News Feature | July 30, 2013

"Most Wired" Hospitals For 2013 Revealed

Source: Health IT Outcomes
Katie Wike

By Katie Wike, contributing writer

HTO Hospital

Health & Hospital Networks recently revealed its list of Most Wired Hospitals for 2013, all using IT in creative ways spurred on by federal regulations and technological advances

According the the results of the 15th annual Health Care’s Most Wired Survey conducted by Hospital & Health Networks, “A good percentage of hospitals and health systems have deployed technologies that improve patient documentation, advance clinical decision support and evidence-based protocols, reduce the likelihood of medication errors, and rapidly restore access to data in the case of a disaster or outage.”

H&HN points out this hasn’t always been so, writing, “As recently as 2007... just 58 percent of Most Wired hospitals had systems capable of producing real-time alerts on drug-to-drug interactions.

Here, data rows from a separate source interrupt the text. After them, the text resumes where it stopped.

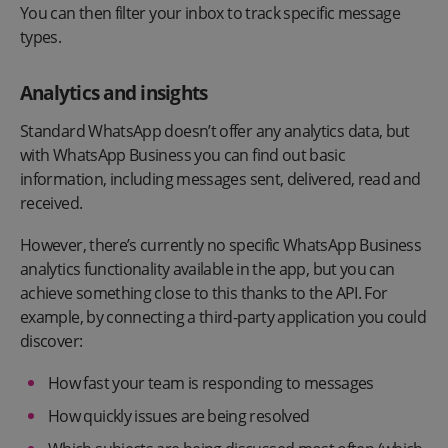
You can then filter your inbox to track specific message
types.
Analytics and insights
Standard WhatsApp doesn’t offer any analytics data, but
with WhatsApp Business you can find out basic
information, including messages sent, delivered, read and
received.
However, there’s currently no specific WhatsApp Business
analytics functionality available in the app, but you can
achieve something close to this thanks to the API. For
example, by connecting a third-party application you could
discover:
How fast your team is responding to messages
How quickly issues are being resolved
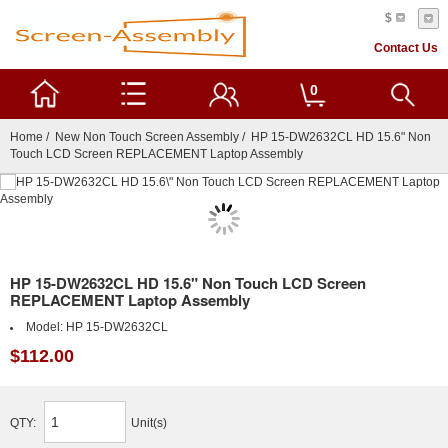
$
Contact Us
0
Home
/
New Non Touch Screen Assembly
/ HP 15-DW2632CL HD 15.6" Non
Touch LCD Screen REPLACEMENT Laptop Assembly
HP 15-DW2632CL HD 15.6" Non Touch LCD Screen
REPLACEMENT Laptop Assembly
Model:
HP 15-DW2632CL
$112.00
QTY:
Unit(s)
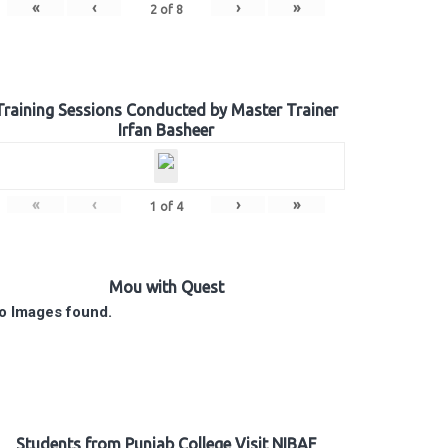
«
‹
›
»
2
of
8
Training Sessions Conducted by Master Trainer
Irfan Basheer
«
‹
›
»
1
of
4
Mou with Quest
o Images found.
Students from Punjab College Visit NIBAF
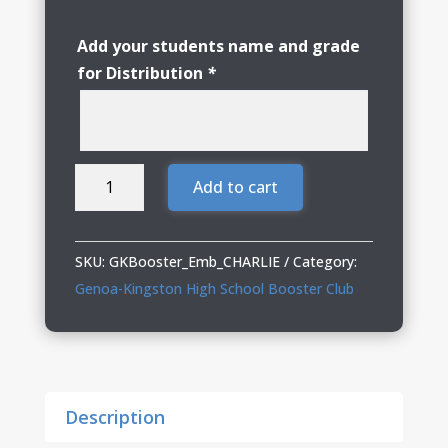
Add your students name and grade
for Distribution
*
Genoa
Add to cart
Kingston
Booster
Club
SKU:
GKBooster_Emb_CHARLIE
Category:
Embroidered
Genoa-Kingston High School Booster Club
Ladies
Trucker
Cap
quantity
Description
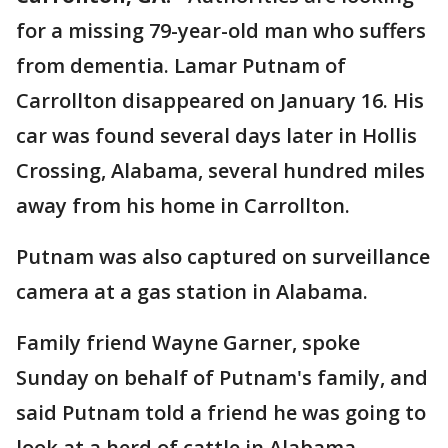
for a missing 79-year-old man who suffers
from dementia. Lamar Putnam of
Carrollton disappeared on January 16. His
car was found several days later in Hollis
Crossing, Alabama, several hundred miles
away from his home in Carrollton.
Putnam was also captured on surveillance
camera at a gas station in Alabama.
Family friend Wayne Garner, spoke
Sunday on behalf of Putnam's family, and
said Putnam told a friend he was going to
look at a herd of cattle in Alabama.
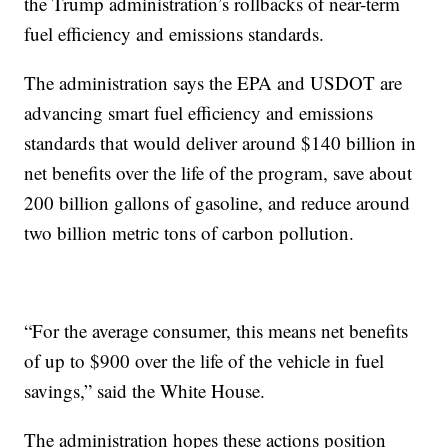
the Trump administration’s rollbacks of near-term
fuel efficiency and emissions standards.
The administration says the EPA and USDOT are
advancing smart fuel efficiency and emissions
standards that would deliver around $140 billion in
net benefits over the life of the program, save about
200 billion gallons of gasoline, and reduce around
two billion metric tons of carbon pollution.
“For the average consumer, this means net benefits
of up to $900 over the life of the vehicle in fuel
savings,” said the White House.
The administration hopes these actions position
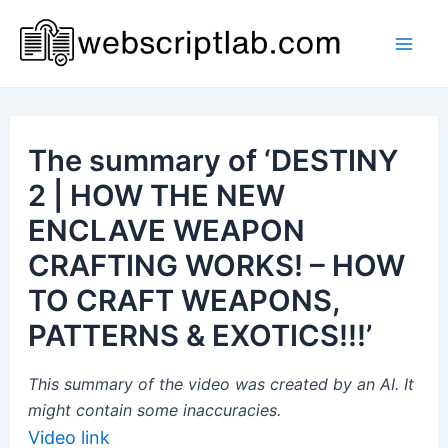
Skip
to
Mai
content
Men
The summary of ‘DESTINY
2 | HOW THE NEW
ENCLAVE WEAPON
CRAFTING WORKS! – HOW
TO CRAFT WEAPONS,
PATTERNS & EXOTICS!!!’
This summary of the video was created by an AI. It
might contain some inaccuracies.
Video link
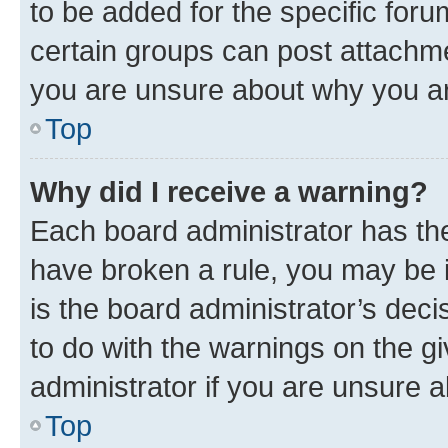
to be added for the specific foru
certain groups can post attachme
you are unsure about why you ar
Top
Why did I receive a warning?
Each board administrator has their
have broken a rule, you may be i
is the board administrator’s dec
to do with the warnings on the gi
administrator if you are unsure
Top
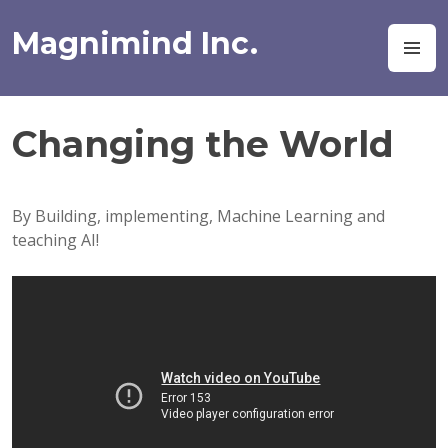
Skip
to
Magnimind Inc.
M
content
Changing the World
By Building, implementing, Machine Learning and
teaching AI!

Fast forward six years and 100 percent of Most Wired hospitals now possess that capability, a major step in improving patient safety by reducing the likelihood of medication errors. Going back even further, in 2004, only 27 percent of physician medication orders at Most Wired hospitals were done electronically. That number is now up to 69 percent and climbing.”

H&HN credits some of these technological advances to federal regulations such as The Health Information Technology for Economic and Clinical Health Act of 2009 (HITECH), which requires hospitals and physicians not only adopt technology, but also use it meaningfully. H&HN quotes Linda Reed, R.N., chief information officer and vice president of behavioral and integrative medicine at Atlantic Health System as saying, “Meaningful use put technology in front of everyone. But meaningful use is just the base."

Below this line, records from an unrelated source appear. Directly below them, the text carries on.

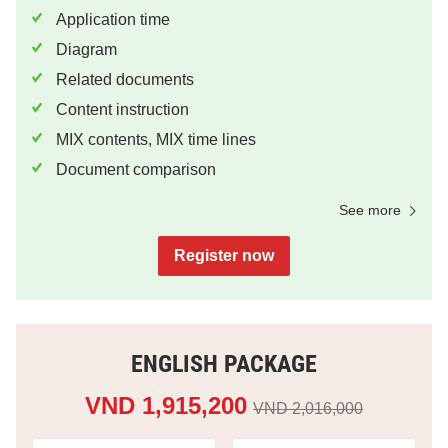
Application time
Diagram
Related documents
Content instruction
MIX contents, MIX time lines
Document comparison
See more
Register now
ENGLISH PACKAGE
VND 1,915,200
VND 2,016,000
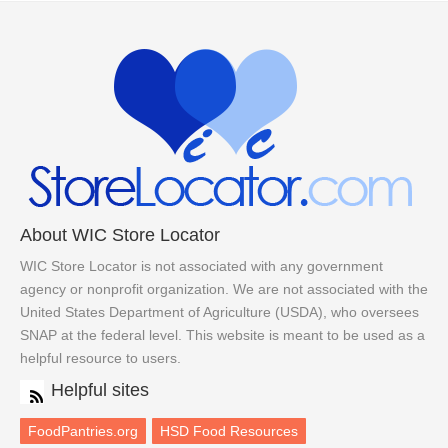
About WIC Store Locator
WIC Store Locator is not associated with any government
agency or nonprofit organization. We are not associated with the
United States Department of Agriculture (USDA), who oversees
SNAP at the federal level. This website is meant to be used as a
helpful resource to users.
Helpful sites
FoodPantries.org
HSD Food Resources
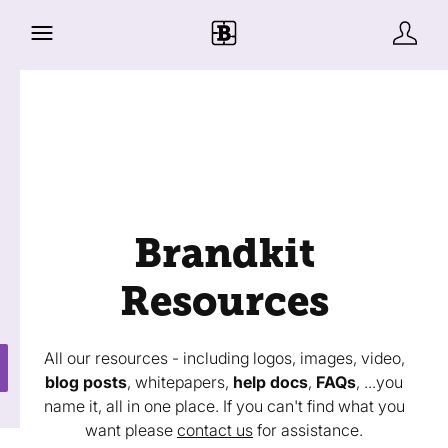
Brandkit
Resources
All our resources - including logos, images, video,
blog posts
, whitepapers,
help docs
,
FAQs
, ...you
name it, all in one place. If you can't find what you
want please
contact us
for assistance.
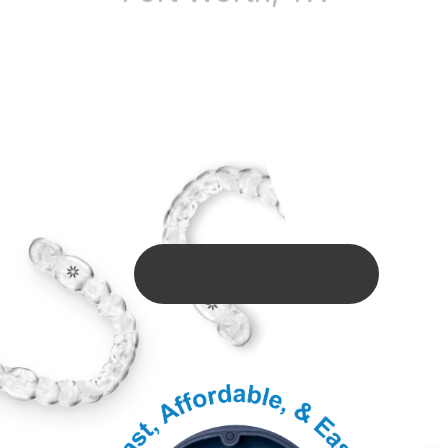
$1500 Off + FREE
Consultation
Offer Valid Till: August 31, 2026
BOOK ONLINE HERE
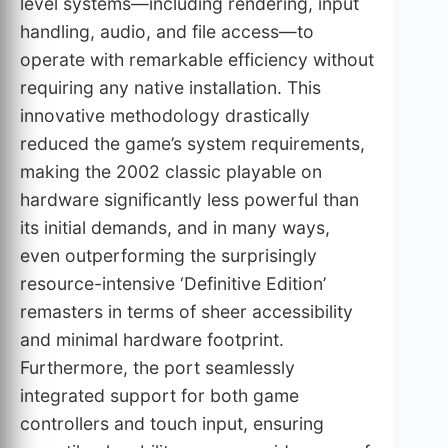
level systems—including rendering, input
handling, audio, and file access—to
operate with remarkable efficiency without
requiring any native installation. This
innovative methodology drastically
reduced the game’s system requirements,
making the 2002 classic playable on
hardware significantly less powerful than
its initial demands, and in many ways,
even outperforming the surprisingly
resource-intensive ‘Definitive Edition’
remasters in terms of sheer accessibility
and minimal hardware footprint.
Furthermore, the port seamlessly
integrated support for both game
controllers and touch input, ensuring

According to iHealth Beat, the survey evaluated hospitals based on four categories:

  • infrastructure
  • business and administrative management
  • clinical quality and safety
  • clinical integration

iHealth Beat notes “nearly 300 hospitals and health systems (were designated) as ‘Most Wired,’ as well as 25 hospitals as ‘Most Improved’ and 25 hospitals as ‘Most Wired -- Small and Rural.’" Of those “Most Wired” hospitals:

  • 71 percent use electronic disease registries, compared with 51 percent of all surveyed hospitals
  • 69 percent use electronic prescription systems, compared with 60 percent of all surveyed hospitals
  • 66 percent share patient discharge data with affiliated hospitals, compared with 49 percent of all surveyed hospitals
  • more than 40 percent of the "Most Wired" hospitals provide a patient portal or Web-based tool for patient-generated data
  • 37 percent use patient discharge data with non-affiliated hospitals, compared with 24 percent of all surveyed hospitals

The survey also revealed 64 percent of Most Wired hospitals have either a pilot or fully rolled-out personal health record program.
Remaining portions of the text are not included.